Using the listing below, show all lines that hold the word "expérience".

* Study material:
━━━━━━━━━━━━━━━━━━━━━━━━━━━━━━

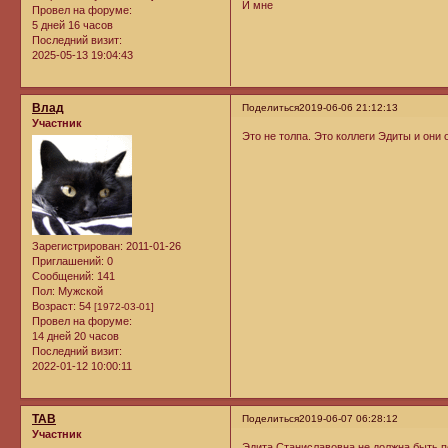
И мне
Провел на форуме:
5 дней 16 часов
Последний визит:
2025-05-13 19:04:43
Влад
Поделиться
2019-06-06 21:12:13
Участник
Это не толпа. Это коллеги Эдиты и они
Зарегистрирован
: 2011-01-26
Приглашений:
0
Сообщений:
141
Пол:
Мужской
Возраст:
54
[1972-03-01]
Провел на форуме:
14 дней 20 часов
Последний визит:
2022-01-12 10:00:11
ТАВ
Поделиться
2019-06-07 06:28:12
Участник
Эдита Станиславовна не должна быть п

━━━━━━━━━━━━━━━━━━━━━━━━━━━━━━

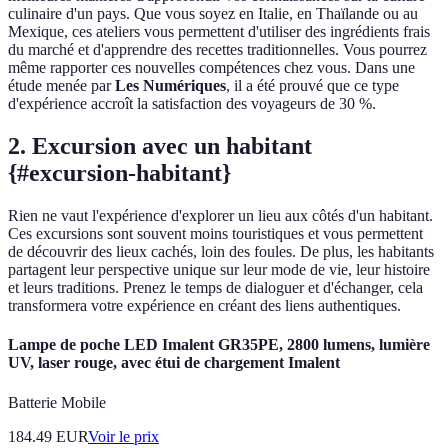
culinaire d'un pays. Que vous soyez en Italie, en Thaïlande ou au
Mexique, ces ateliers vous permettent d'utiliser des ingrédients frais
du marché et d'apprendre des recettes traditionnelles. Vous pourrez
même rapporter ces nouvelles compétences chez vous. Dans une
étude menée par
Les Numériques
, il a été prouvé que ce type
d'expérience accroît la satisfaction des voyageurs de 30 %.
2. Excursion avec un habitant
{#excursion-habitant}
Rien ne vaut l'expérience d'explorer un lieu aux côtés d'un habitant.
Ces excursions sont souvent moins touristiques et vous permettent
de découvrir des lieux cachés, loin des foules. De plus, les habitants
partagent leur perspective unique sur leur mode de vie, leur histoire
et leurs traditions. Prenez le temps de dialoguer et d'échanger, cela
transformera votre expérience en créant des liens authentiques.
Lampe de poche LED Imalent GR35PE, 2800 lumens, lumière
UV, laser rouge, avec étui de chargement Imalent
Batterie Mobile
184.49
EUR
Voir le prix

━━━━━━━━━━━━━━━━━━━━━━━━━━━━━━

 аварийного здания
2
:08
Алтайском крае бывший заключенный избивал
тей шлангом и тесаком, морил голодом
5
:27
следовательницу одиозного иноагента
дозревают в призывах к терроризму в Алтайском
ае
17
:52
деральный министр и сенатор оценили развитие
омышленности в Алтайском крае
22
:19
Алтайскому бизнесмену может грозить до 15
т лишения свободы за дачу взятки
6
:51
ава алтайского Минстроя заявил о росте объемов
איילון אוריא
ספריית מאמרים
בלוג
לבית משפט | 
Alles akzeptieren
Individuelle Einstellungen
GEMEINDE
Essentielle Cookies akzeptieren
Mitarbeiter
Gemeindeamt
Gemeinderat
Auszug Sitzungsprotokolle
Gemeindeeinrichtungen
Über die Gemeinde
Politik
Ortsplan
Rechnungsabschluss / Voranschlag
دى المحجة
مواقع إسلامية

━━━━━━━━━━━━━━━━━━━━━━━━━━━━━━

* Exercise result:
d'expérience accroît la satisfaction des voyageurs de 30 %.
Rien ne vaut l'expérience d'explorer un lieu aux côtés d'un habitant.
transformera votre expérience en créant des liens authentiques.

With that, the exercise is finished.